NEW YORK (May 2, 2019)—The Diamond Producers Association (DPA), a global alliance of the leading diamond mining companies, which represents 75% of the world’s diamond production, today released its first independent research report on Members’ impact on local communities, employees and the environment. The report, authored by Trucost and titled The Socioeconomic and Environmental Impact of Large-Scale Diamond Mining, is the world’s first comprehensive analysis of the contributions of DPA Members, examining socioeconomic and environmental benefits and impacts.

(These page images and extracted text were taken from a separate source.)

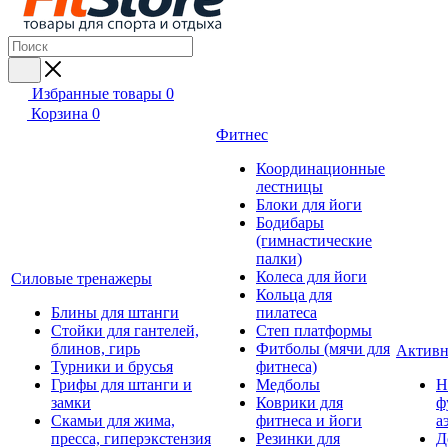
Избранные товары
0
Корзина
0
Фитнес
Координационные
лестницы
Блоки для йоги
Бодибары
(гимнастические
палки)
Колеса для йоги
Силовые тренажеры
Кольца для
Блины для штанги
пилатеса
Стойки для гантелей,
Степ платформы
блинов, гирь
Фитболы (мячи для
Активн
Турники и брусья
фитнеса)
Грифы для штанги и
Медболы
Н
замки
Коврики для
ф
Скамьи для жима,
фитнеса и йоги
а
пресса, гиперэкстензия
Резинки для
Д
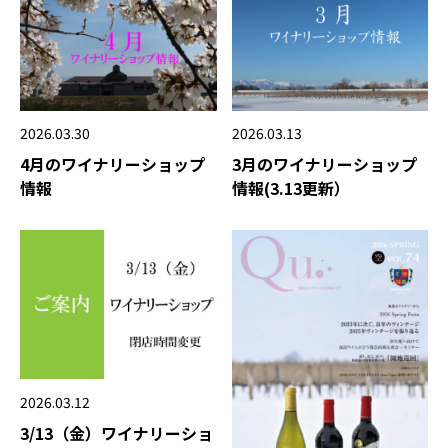
2026.03.13
2026.03.30
3月のワイナリーショップ
4月のワイナリーショップ
情報(3.13更新）
情報
2026.03.12
3/13（金）ワイナリーショ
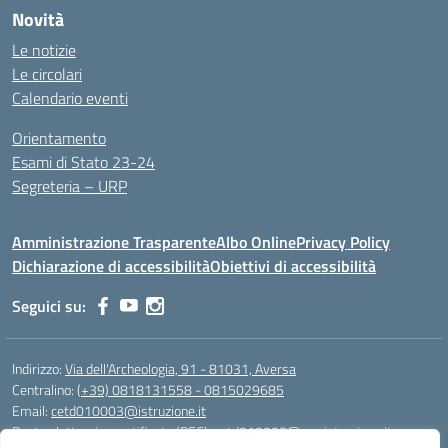
Novità
Le notizie
Le circolari
Calendario eventi
Orientamento
Esami di Stato 23-24
Segreteria – URP
Amministrazione Trasparente
Albo Online
Privacy Policy
Dichiarazione di accessibilità
Obiettivi di accessibilità
Seguici su:
Indirizzo:
Via dell'Archeologia, 91 - 81031, Aversa
Centralino:
(+39) 0818131558 - 0815029685
Email:
cetd010003@istruzione.it
Posta elettronica certificata (PEC):
cetd010003@pec.istruzione.it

Data from Trucost ESG Analysis, part of S&P Global, reveals that DPA Members generate more than US$16 billion in net socioeconomic and environmental benefits through their diamond mining operations. The report finds that the vast majority of these benefits are infused into communities through local employment, sourcing of goods and services, taxes and royalties, social programs and infrastructure investment. The report also uncovers that DPA Members pay employees and contractors on average 66% above national average salaries and that companies focus extensively on employee training to ensure a highly-skilled workforce.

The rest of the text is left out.